_Brief_:
Everything from the line containing "ピー→名前を置き換えて上書きする）" through the final line of the listing below should be given again, word for word, and nothing else.

_Provided data_:
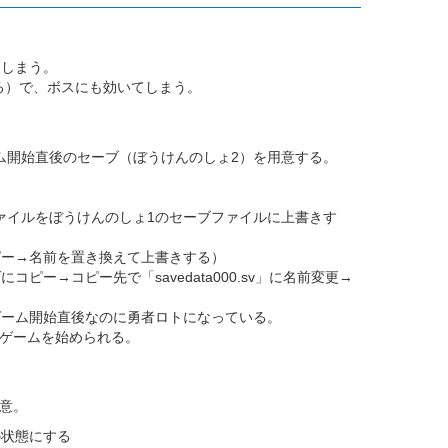
てしまう。
なる）で、ボスにも効いてしまう。
ム開始直後のセーブ（ぼうけんのしょ2）を用意する。
ァイルをぼうけんのしょ1のセーブファイルに上書きす
ピー→名前を置き換えて上書きする）
ダにコピー→コピー先で「savedata000.sv」に名前変更→
ゲーム開始直後なのに勇者ロトになっている。
ゲームを始められる。
意。
の状態にする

_Answer space_:
ピー→名前を置き換えて上書きする）
ダにコピー→コピー先で「savedata000.sv」に名前変更→
ゲーム開始直後なのに勇者ロトになっている。
ゲームを始められる。
意。
の状態にする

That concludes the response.